Webster, Exordium

Daniel Webster, Exordium: On the Murder of Captain Joseph White

  • Assignment 3: Compose the first half in Ciceronian Latin for Friday, Oct. 15
  • Assignment 4: Compost the entire passage in Ciceronian Latin for Friday, Oct. 22
  • Composition 2: Daniel Webster for the Prosecution in the Murder of Captain Joseph White. (A few notes follow the passage.)

I am little accustomed, Gentlemen, to the part which I am now attempting (1) to perform. Hardly more (2) than once or twice has it happened to me to be concerned on the side of the government (3) in any criminal prosecution whatever; and never, until the present occasion, in any case affecting life.
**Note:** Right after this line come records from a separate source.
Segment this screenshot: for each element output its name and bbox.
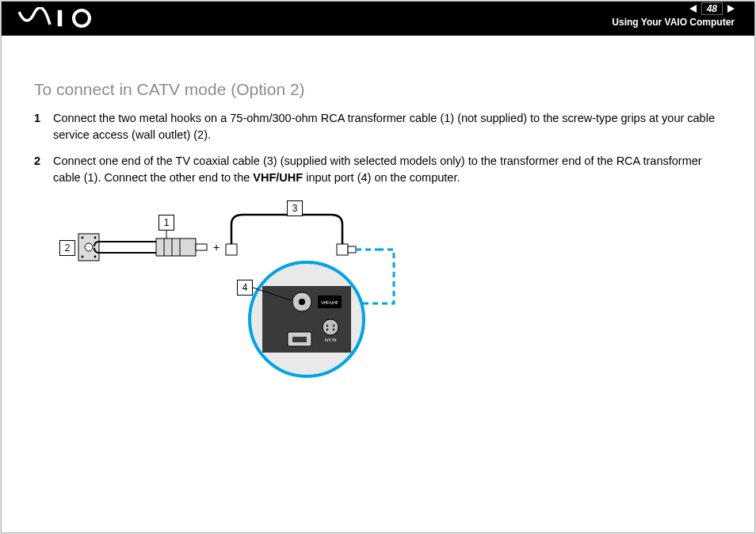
svg-rect-34: [292, 337, 307, 342]
page-nav: 48: [612, 2, 735, 15]
svg-rect-0: [58, 10, 62, 26]
step-bold: VHF/UHF: [253, 171, 303, 184]
svg-rect-18: [348, 246, 356, 253]
connection-diagram: 1 2 3 4: [53, 200, 426, 383]
page-number: 48: [701, 2, 723, 15]
svg-point-28: [323, 319, 338, 335]
svg-point-5: [82, 256, 84, 258]
step-list: Connect the two metal hooks on a 75-ohm/…: [34, 110, 722, 186]
callout-3: 3: [287, 200, 303, 216]
transformer-cable-icon: +: [94, 238, 220, 256]
svg-point-4: [94, 237, 97, 239]
vaio-logo: [18, 7, 113, 29]
callout-2: 2: [59, 240, 75, 256]
svg-point-31: [326, 329, 328, 330]
svg-point-3: [82, 237, 84, 239]
next-page-icon[interactable]: [727, 5, 735, 13]
callout-4: 4: [237, 280, 253, 296]
svg-rect-17: [337, 244, 348, 255]
svg-point-26: [299, 299, 305, 305]
step-text: Connect the two metal hooks on a 75-ohm/…: [53, 112, 715, 141]
svg-rect-9: [156, 238, 196, 256]
step-text-tail: input port (4) on the computer.: [303, 171, 460, 184]
svg-point-6: [94, 256, 97, 258]
svg-point-29: [326, 325, 328, 326]
section-title: Using Your VAIO Computer: [612, 17, 735, 28]
wall-outlet-icon: [78, 234, 99, 261]
vhf-label: VHF/UHF: [321, 300, 338, 305]
coax-cable-icon: [226, 215, 356, 255]
callout-1: 1: [158, 215, 174, 231]
content-area: To connect in CATV mode (Option 2) Conne…: [1, 36, 755, 383]
header-right: 48 Using Your VAIO Computer: [612, 2, 735, 28]
step-item: Connect one end of the TV coaxial cable …: [34, 153, 722, 186]
page: 48 Using Your VAIO Computer To connect i…: [0, 0, 756, 534]
svg-point-30: [333, 325, 334, 326]
header-bar: 48 Using Your VAIO Computer: [1, 1, 755, 36]
page-heading: To connect in CATV mode (Option 2): [34, 80, 722, 99]
svg-point-2: [85, 243, 93, 251]
prev-page-icon[interactable]: [689, 5, 697, 13]
port-magnifier-icon: VHF/UHF A/V IN: [250, 262, 364, 376]
svg-rect-13: [196, 244, 207, 250]
avin-label: A/V IN: [325, 338, 337, 342]
step-item: Connect the two metal hooks on a 75-ohm/…: [34, 110, 722, 143]
svg-rect-16: [226, 244, 237, 255]
svg-point-32: [333, 329, 334, 330]
svg-text:+: +: [213, 241, 220, 254]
But I very much regret (4) that it should have been thought necessary to suggest to you that I am brought here to "hurry you against the law and beyond the evidence." I hope I have too much regard (5) for justice, and too much respect for my own character, to attempt either; and were I to make such an atttempt, I am sure that in this court nothing can be carried against the law, and that gentlemen, intelligent and just as you are, (6) are not, by any power, to be hurried beyond the evidence. Though I could well have wished to shun this occasion, I have not felt at liberty to withhold my professional assistance,(7) when it is supposed (8) that I may be in some degree useful in investigating and discovering the truth respecting this most extraordinary murder.

It has seemed to be a duty incumbent on me, as on every other citizen, to do my best and utmost to bring to light the perpetrators of this crime. Against the prisoner at the bar, as an individual, I canot have the slightest prejudice. I would not do him the smallest injury or injustice. But I do not affect to be indifferent to the discovery and punishment of this deep guilt. I cheerfully share in the opprobrium, how great soever it may be, which is cast on those who feel and manifest an anxious concern that all who had a part in planing, or a hand in executing, this deed of midnight assassination, may be brought to answer for their enormous crime at the bar of public justice.

  1. How do you translate "attempting"? You don't.
  2. Do you need a phrase like "hardly more than"? What is DW really saying?
  3. No such thing in Rome, so find the rough equivalent.
  4. Check the circumstances under which Cicero uses the word you choose to translate "regret." You will probably want to recast the thought.
  5. What does he mean, he "hopes"? If he doesn't know, who does! How does a Cicero express his confidence in both his and his audience's regard for justice?
  6. There is a very common method for inserting such paraenisis: the vocative.
  7. Cicero often talks about professional duty and activity. Find some context that gives you the words and ideas he uses.
  8. Usually qualifiers like this are just "fluff"; ask what DW really means and then try to translate that.